WHAT IS EXPECTED - Pictures aside, restate the records below exactly as written.

SUPPLIED DATA -
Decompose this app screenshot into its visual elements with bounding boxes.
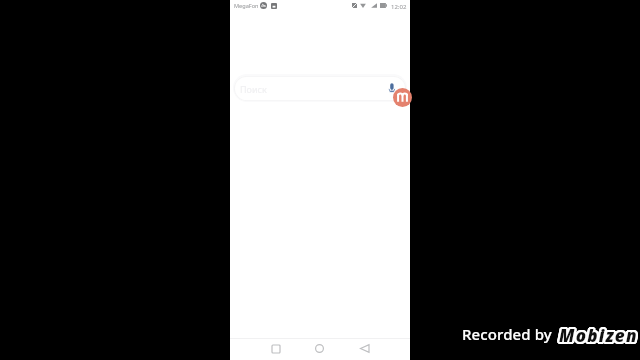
- staticText: Mobizen: [558, 324, 637, 347]
- staticText: Mobizen: [559, 322, 638, 345]
- staticText: Mobizen: [560, 326, 639, 349]
- staticText: Mobizen: [561, 323, 640, 346]
- staticText: Mobizen: [559, 326, 638, 349]
- button[interactable]: Back: [353, 338, 376, 359]
- staticText: Mobizen: [558, 323, 637, 346]
- staticText: Mobizen: [559, 325, 638, 348]
- staticText: Поиск: [240, 83, 267, 95]
- staticText: Mobizen: [558, 325, 637, 348]
- button[interactable]: Recents: [264, 338, 287, 359]
- staticText: Mobizen: [557, 323, 636, 346]
- staticText: Mobizen: [559, 323, 638, 346]
- staticText: Mobizen: [561, 324, 640, 347]
- staticText: Mobizen: [557, 324, 636, 347]
- staticText: Mobizen: [561, 325, 640, 348]
- staticText: Mobizen: [560, 324, 639, 347]
- button[interactable]: Home: [308, 338, 331, 359]
- staticText: Mobizen: [558, 322, 637, 345]
- button[interactable]: Voice search: [385, 80, 397, 96]
- staticText: Mobizen: [559, 324, 638, 347]
- staticText: MegaFon: [234, 2, 259, 10]
- button[interactable]: Mobizen recorder: [393, 88, 412, 107]
- staticText: Mobizen: [560, 325, 639, 348]
- staticText: Recorded by: [462, 324, 552, 344]
- staticText: Mobizen: [559, 324, 638, 347]
- staticText: Mobizen: [557, 325, 636, 348]
- staticText: 12:02: [391, 3, 407, 11]
- button[interactable]: Поиск: [235, 77, 405, 100]
- staticText: Mobizen: [560, 323, 639, 346]
- staticText: Mobizen: [560, 322, 639, 345]
- staticText: Mobizen: [558, 326, 637, 349]
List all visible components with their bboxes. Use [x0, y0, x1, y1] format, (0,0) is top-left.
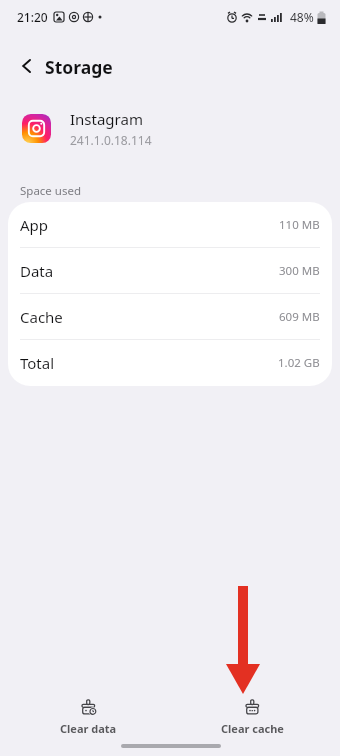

ANSWER TO THIS EXERCISE -
Decompose this app screenshot into its visual elements with bounding boxes.
- staticText: Mobizen: [558, 324, 637, 347]
- staticText: Mobizen: [559, 322, 638, 345]
- staticText: Mobizen: [560, 326, 639, 349]
- staticText: Mobizen: [561, 323, 640, 346]
- staticText: Mobizen: [559, 326, 638, 349]
- button[interactable]: Back: [353, 338, 376, 359]
- staticText: Mobizen: [558, 323, 637, 346]
- staticText: Mobizen: [559, 325, 638, 348]
- staticText: Поиск: [240, 83, 267, 95]
- staticText: Mobizen: [558, 325, 637, 348]
- button[interactable]: Recents: [264, 338, 287, 359]
- staticText: Mobizen: [557, 323, 636, 346]
- staticText: Mobizen: [559, 323, 638, 346]
- staticText: Mobizen: [561, 324, 640, 347]
- staticText: Mobizen: [557, 324, 636, 347]
- staticText: Mobizen: [561, 325, 640, 348]
- staticText: Mobizen: [560, 324, 639, 347]
- button[interactable]: Home: [308, 338, 331, 359]
- staticText: Mobizen: [558, 322, 637, 345]
- button[interactable]: Voice search: [385, 80, 397, 96]
- staticText: Mobizen: [559, 324, 638, 347]
- staticText: MegaFon: [234, 2, 259, 10]
- button[interactable]: Mobizen recorder: [393, 88, 412, 107]
- staticText: Mobizen: [560, 325, 639, 348]
- staticText: Recorded by: [462, 324, 552, 344]
- staticText: Mobizen: [559, 324, 638, 347]
- staticText: Mobizen: [557, 325, 636, 348]
- staticText: 12:02: [391, 3, 407, 11]
- button[interactable]: Поиск: [235, 77, 405, 100]
- staticText: Mobizen: [560, 323, 639, 346]
- staticText: Mobizen: [560, 322, 639, 345]
- staticText: Mobizen: [558, 326, 637, 349]
List all visible components with their bboxes. Use [x0, y0, x1, y1] format, (0,0) is top-left.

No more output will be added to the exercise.